Née dans la région de Thuringe en 1974, elle est adolescente lorsque le mur de Berlin tombe, en novembre 1989. « Je serai toute ma vie une Allemande de l'Est. Venue de nulle part. En chemin pour arriver quelque part », écrit-elle dans son récit autobiographique et historique, La fille qui venait d'un pays disparu*. « Depuis la chute du mur, je cherche un endroit où me poser. Tous les trois ou quatre ans, j'ai changé de ville, de profession. Je ne peux pas revenir au pays, parce que mon pays n'existe plus. Je dois essayer de m'enraciner ailleurs. »
La Bretagne et la RDA en miroir
La Bretagne, les monts d'Arrée et Morlaix en particulier pourraient bien représenter ce point de chute. Elle y a rencontré son mari, Philippe Lahellec, alors qu'elle accueillait les touristes à la maison de la Duchesse-Anne. « En Bretagne, je trouve des parallèles avec la RDA. En tant qu'État, la Bretagne n'existe plus. Mais elle a toujours une culture, une langue, des particularités. Tout comme en Allemagne de l'Est, cela pose des problèmes identitaires. » Filant la métaphore entre les deux pays, Saskia poursuit : « On aimerait que toute notre culture soit acceptée par l'entourage, mais aussi par l'État. Or ce n'est pas tout à fait le cas. »

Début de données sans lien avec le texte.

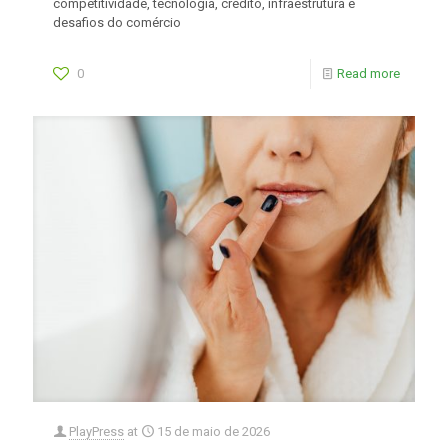
competitividade, tecnologia, crédito, infraestrutura e
desafios do comércio
0
Read more
PlayPress
at
15 de maio de 2026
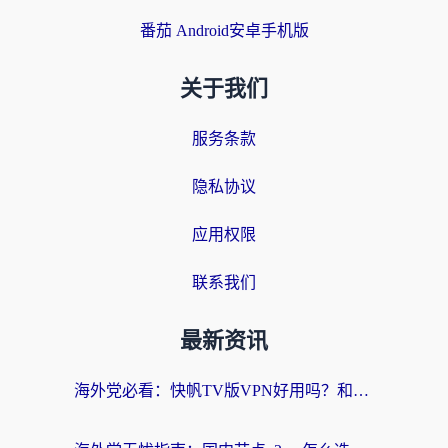
番茄 Android安卓手机版
关于我们
服务条款
隐私协议
应用权限
联系我们
最新资讯
海外党必看：快帆TV版VPN好用吗？和快游VPN对比哪个回国效果更好？附实用避坑指南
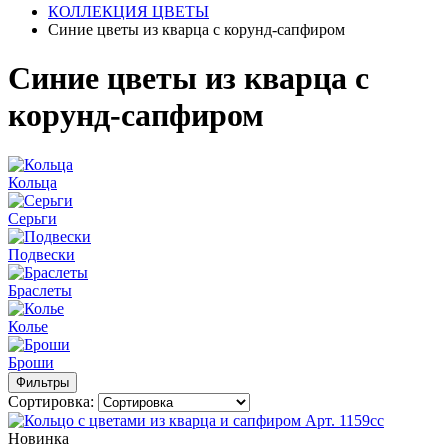
КОЛЛЕКЦИЯ ЦВЕТЫ
Синие цветы из кварца с корунд-сапфиром
Синие цветы из кварца с
корунд-сапфиром
Кольца
Серьги
Подвески
Браслеты
Колье
Броши
Фильтры
Сортировка:
Новинка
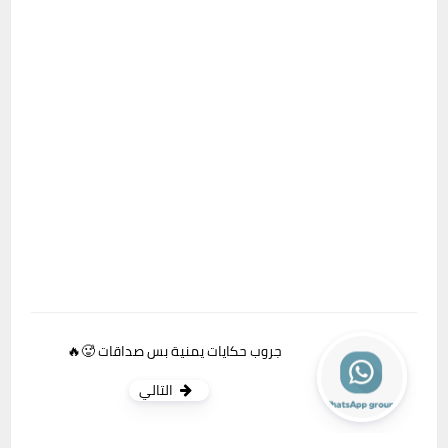
جروب حكايات يمنية بس صداقات 🥵🔥
التالي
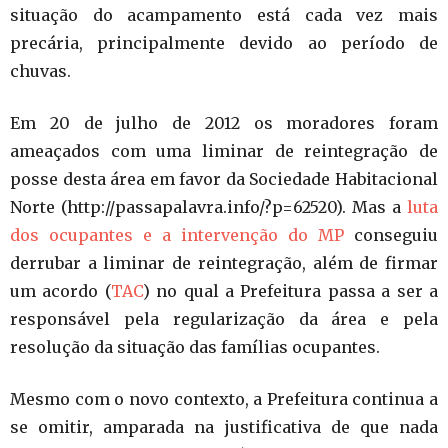
situação do acampamento está cada vez mais
precária, principalmente devido ao período de
chuvas.
Em 20 de julho de 2012 os moradores foram
ameaçados com uma liminar de reintegração de
posse desta área em favor da Sociedade Habitacional
Norte (http://passapalavra.info/?p=62520). Mas a
luta
dos ocupantes e a intervenção do MP
conseguiu
derrubar a liminar de reintegração, além de firmar
um acordo (
TAC
) no qual a Prefeitura passa a ser a
responsável pela regularização da área e pela
resolução da situação das famílias ocupantes.
Mesmo com o novo contexto, a Prefeitura continua a
se omitir, amparada na justificativa de que nada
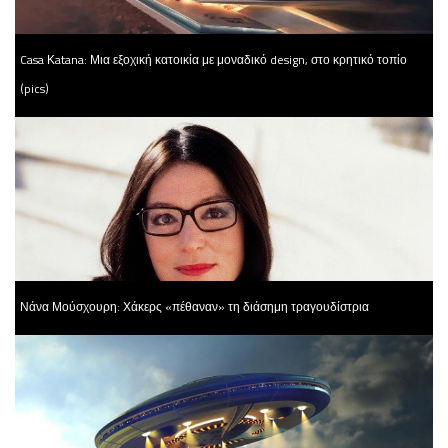
Casa Κatana: Μια εξοχική κατοικία με μοναδικό design, στο κρητικό τοπίο
(pics)
Νάνα Μούσχουρη: Χάκερς «πέθαναν» τη διάσημη τραγουδίστρια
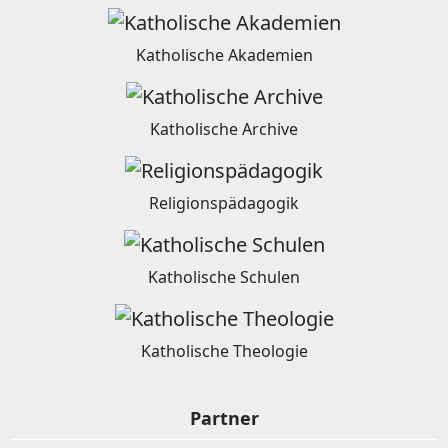
Katholische Akademien
Katholische Archive
Religionspädagogik
Katholische Schulen
Katholische Theologie
Partner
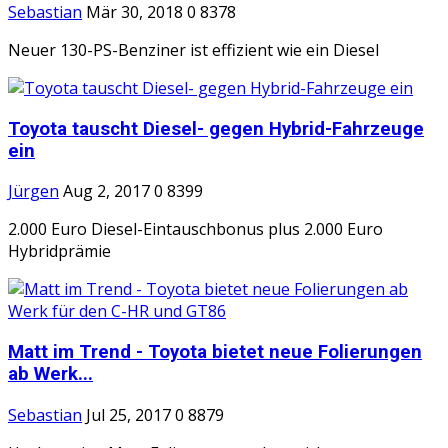
Sebastian
Mär 30, 2018
0
8378
Neuer 130-PS-Benziner ist effizient wie ein Diesel
Toyota tauscht Diesel- gegen Hybrid-Fahrzeuge
ein
Jürgen
Aug 2, 2017
0
8399
2.000 Euro Diesel-Eintauschbonus plus 2.000 Euro
Hybridprämie
Matt im Trend - Toyota bietet neue Folierungen
ab Werk...
Sebastian
Jul 25, 2017
0
8879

L'histoire officielle de l'Allemagne se résume bien souvent à celle de l'ex-RFA, déplore cette historienne de formation, titulaire d'une thèse franco-allemande sur la médiation culturelle transfrontalière. « C'est triste, injuste... », lâche-t-elle, émue. Elle donne un exemple qui l'a marquée, peu après un accident de train dramatique, il y a quelques années : « Dans la presse allemande, les statistiques recensaient tous les accidents du passé, mais ils ont oublié ceux d'Allemagne de l'Est. »
Mémoire amputée
L'Entente franco-allemande, conclue le 22 janvier 1963 entre nos deux pays, est un autre de ces jalons de l'Ouest : « Il s'agit d'un contrat avec la RFA. C'est sûr que la RDA n'était pas concernée, même si elle avait des relations avec la France ! »

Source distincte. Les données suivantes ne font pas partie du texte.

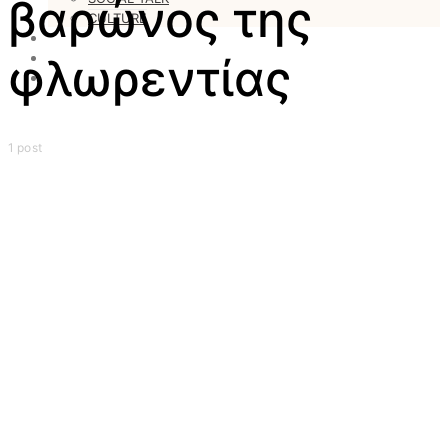
βαρώνος της
CULTURE
LOVESTARS
WRITERS
φλωρεντίας
WEB RADIO
1 post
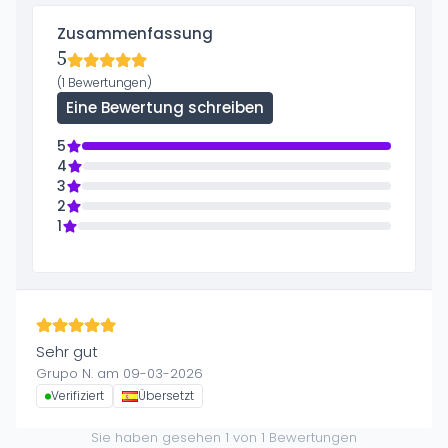
Zusammenfassung
5
(1 Bewertungen)
Eine Bewertung schreiben
5
4
3
2
1
Sehr gut
Grupo N. am 09-03-2026
Verifiziert
Übersetzt
Sie haben gesehen
1
von
1
Bewertungen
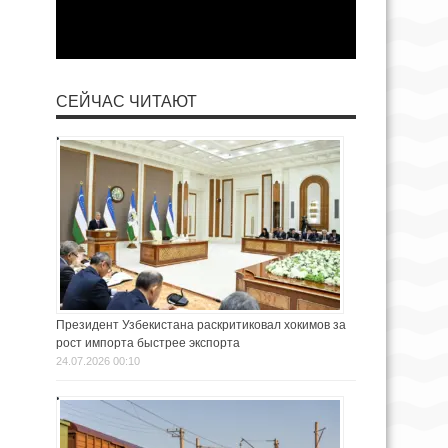
СЕЙЧАС ЧИТАЮТ
Президент Узбекистана раскритиковал хокимов за
рост импорта быстрее экспорта
24.07.2026 00:10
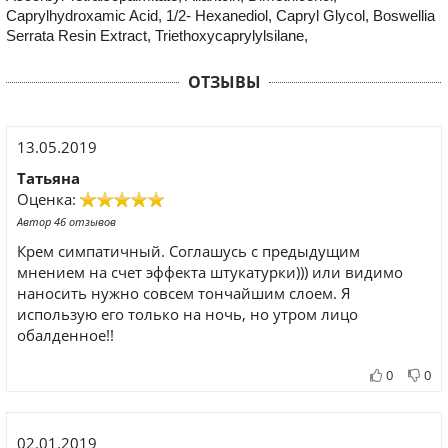
Caprylhydroxamic Acid, 1/2- Hexanediol, Capryl Glycol, Boswellia
Serrata Resin Extract, Triethoxycaprylylsilane,
ОТЗЫВЫ
13.05.2019
Татьяна
Оценка:
Автор 46 отзывов
Крем симпатичный. Соглашусь с предыдущим
мнением на счет эффекта штукатурки))) или видимо
наносить нужно совсем тончайшим слоем. Я
использую его только на ночь, но утром лицо
обалденное!!
0
0
02.01.2019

Mémoire amputée. Réunification avortée. « Moi j'appelle cela une annexion. Parce que si on réunit deux choses, on fait un mélange, des compromis. Ce n'est pas ce qui s'est produit : on a tout détruit en RDA : le système politique, économique, social, les diplômes universitaires n'étaient plus valables. Et on a introduit les structures d'Allemagne de l'Ouest. » Par son texte, écrit en français, elle essaye justement de remédier à l'oubli et au déni.

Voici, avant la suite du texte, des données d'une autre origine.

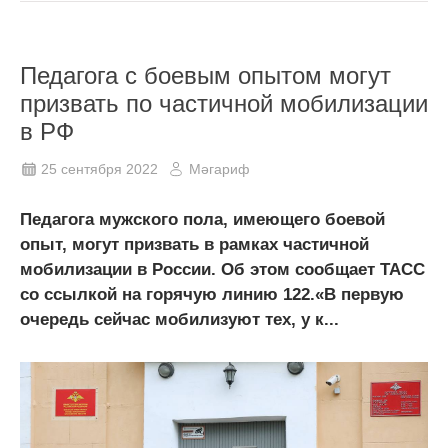
Педагога с боевым опытом могут
призвать по частичной мобилизации
в РФ
25 сентября 2022
Мәгариф
Педагога мужского пола, имеющего боевой
опыт, могут призвать в рамках частичной
мобилизации в России. Об этом сообщает ТАСС
со ссылкой на горячую линию 122.«В первую
очередь сейчас мобилизуют тех, у к...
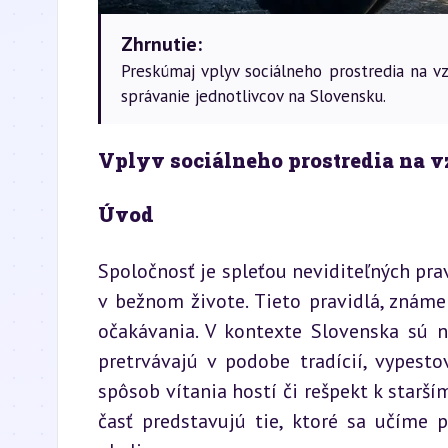
Zhrnutie:
Preskúmaj vplyv sociálneho prostredia na v
správanie jednotlivcov na Slovensku.
Vplyv sociálneho prostredia na v
Úvod
Spoločnosť je spleťou neviditeľných prav
v bežnom živote. Tieto pravidlá, známe
očakávania. V kontexte Slovenska sú n
pretrvávajú v podobe tradícií, vypesto
spôsob vítania hostí či rešpekt k starší
časť predstavujú tie, ktoré sa učíme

Étrangère dans son pays, Saskia Hellmund ne se sent pas tout à fait Allemande, plutôt frontalière. Toutes ses activités - guide en Bretagne pour les touristes Allemands et Français, conférencière, professeur de langue français-allemand à l'Orpam de Morlaix, traductrice - la situent dans cet entre-deux, où elle peut partager et transmettre un peu de sa culture.